DTI connectomics in mouse models of neurological disorders

In this Webinar, Dr. Philipp Boehm-Sturm will review the basics of diffusion imaging, as well as introduce the use of DTI connectomics for characterization of animal models of disease.

Since the typical length scale of water diffusion in tissue during an MRI experiment is around 1 µm, DTI can reveal structural information well below the nominal image resolution using biophysical modeling of the signal. In this Webinar, Dr. Philipp Boehm-Sturm will review the basics of diffusion imaging, as well as introduce the use of DTI connectomics for characterization of animal models of disease.

Dr. Boehm-Sturm will review protocol adaptation as well as good practice. He will then introduce sets of methods to reconstruct fiber tracts from DTI data and subsequent network analysis, the so-called DTI connectomics. Finally, from this information, structural and physiological parameters of the brain such as axone degradation, loss of tissue integrity or demyelinization can be elucidated. This particular approach will be demonstrated to characterize a mouse model of vascular cognitive impairment.

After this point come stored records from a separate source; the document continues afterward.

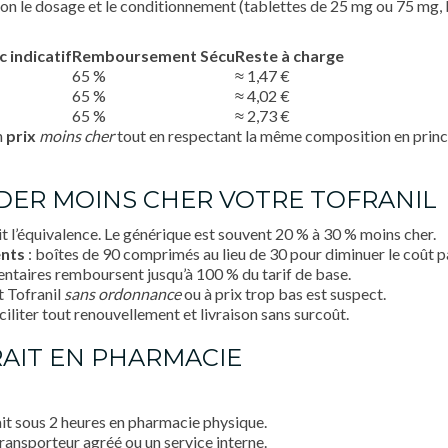
lon le dosage et le conditionnement (tablettes de 25 mg ou 75 mg, 
c indicatif
Remboursement Sécu
Reste à charge
65 %
≈ 1,47 €
65 %
≈ 4,02 €
65 %
≈ 2,73 €
n
prix
moins cher
tout en respectant la même composition en princip
ER MOINS CHER VOTRE TOFRANIL
t l’équivalence. Le générique est souvent 20 % à 30 % moins cher.
ents
: boîtes de 90 comprimés au lieu de 30 pour diminuer le coût pa
ntaires remboursent jusqu’à 100 % du tarif de base.
t Tofranil
sans ordonnance
ou à prix trop bas est suspect.
ciliter tout renouvellement et livraison sans surcoût.
RAIT EN PHARMACIE
it sous 2 heures en pharmacie physique.
transporteur agréé ou un service interne.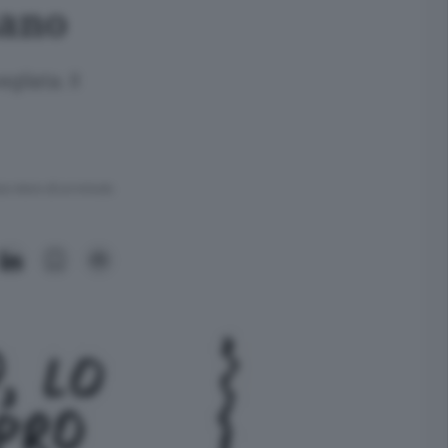
nano
gliata. Il
ra meno di un minuto.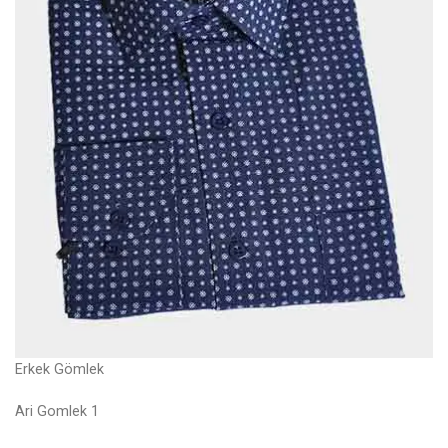
Erkek Gömlek
Ari Gomlek 1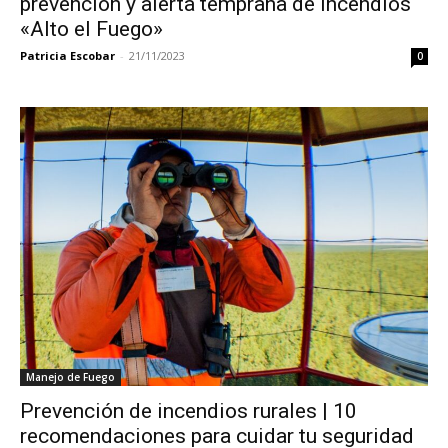
prevención y alerta temprana de incendios
«Alto el Fuego»
Patricia Escobar
-
21/11/2023
0
Manejo de Fuego
Prevención de incendios rurales | 10
recomendaciones para cuidar tu seguridad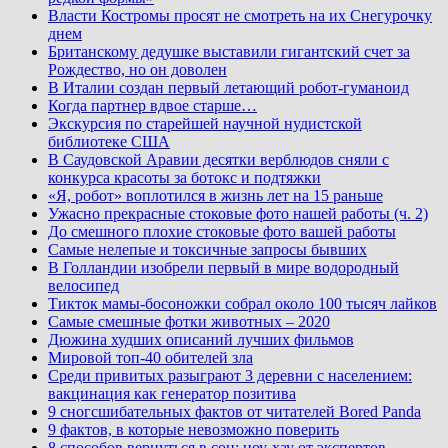
Власти Костромы просят не смотреть на их Снегурочку
днем
Британскому дедушке выставили гигантский счет за
Рождество, но он доволен
В Италии создан первый летающий робот-гуманоид
Когда партнер вдвое старше…
Экскурсия по старейшей научной нудистской
библиотеке США
В Саудовской Аравии десятки верблюдов сняли с
конкурса красоты за ботокс и подтяжки
«Я, робот» воплотился в жизнь лет на 15 раньше
Ужасно прекрасные стоковые фото нашей работы (ч. 2)
До смешного плохие стоковые фото вашей работы
Самые нелепые и токсичные запросы бывших
В Голландии изобрели первый в мире водородный
велосипед
Тикток мамы-босоножки собрал около 100 тысяч лайков
Самые смешные фотки животных – 2020
Дюжина худших описаний лучших фильмов
Мировой топ-40 обителей зла
Среди привитых разыграют 3 деревни с населением:
вакцинация как генератор позитива
9 сногсшибательных фактов от читателей Bored Panda
9 фактов, в которые невозможно поверить
8 способов вернуться в сон: ноу-хау от экспертов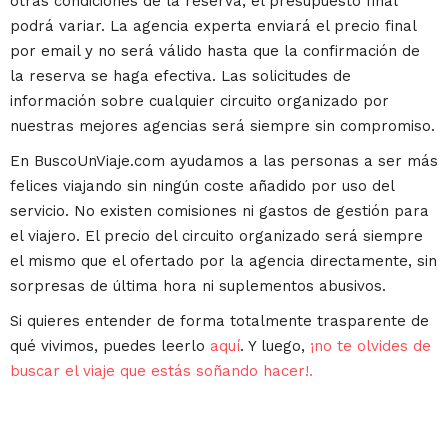
otras condiciones de la reserva, el presupuesto final
podrá variar. La agencia experta enviará el precio final
por email y no será válido hasta que la confirmación de
la reserva se haga efectiva. Las solicitudes de
información sobre cualquier circuito organizado por
nuestras mejores agencias será siempre sin compromiso.
En BuscoUnViaje.com ayudamos a las personas a ser más
felices viajando sin ningún coste añadido por uso del
servicio. No existen comisiones ni gastos de gestión para
el viajero. El precio del circuito organizado será siempre
el mismo que el ofertado por la agencia directamente, sin
sorpresas de última hora ni suplementos abusivos.
Si quieres entender de forma totalmente trasparente de
qué vivimos, puedes leerlo
aquí
. Y luego,
¡no te olvides de
buscar el viaje que estás soñando hacer!.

This webinar took place on March 28th, 2019

Key Topics

  • Basics of diffusion imaging on Bruker scanners
  • How to set up diffusion experiments
  • Specificities of diffusion imaging, the dos and don´ts
  • Process diffusion data to analyze the connectome of the mouse brain
  • How to elucidate physiological information in the mouse brain from diffusion data using fiber tracking.

Who should attend?

Any scientist, research assistant or other academics with routine MRI knowledge who want to know more about diffusion imaging, as well as people who wish to get more out of their MRI system. 


Dr. Philipp Boehm-Sturm

Leader of the “Experimental MRI” group and scientific head of the Charité Core Facility „7 T experimental MRIs“ of the Charité University Medicine of Berlin, Germany

Philipp Boehm-Sturm, PhD, is heading a group and the core facility “7T experimental MRIs” at the Charité University Medicine Berlin, in Germany. After completing a PhD in the physics department of the University of Cologne and the Max-Planck-Institute for Neurological Research in Cologne, he transferred to the Experimental Neurology Department and the Center for Stroke Research at the Charité in Berlin to offer his expertise in small animal MRI and quickly became the scientific lead of the imaging core facility. Dr. Boehm-Sturm won several prestigious prices, including poster prices at the ESMRMB, EMIM, and the Congress of Stem Cells and Tissue Formation, and is involved in the organization of MRI conferences such as the Fluorine MRI Symposium 2017 in Berlin. Key areas of his expertise include neuroimaging, connectome of the mouse brain, fluorine MRI as well as alternative contrast agent development for MRI.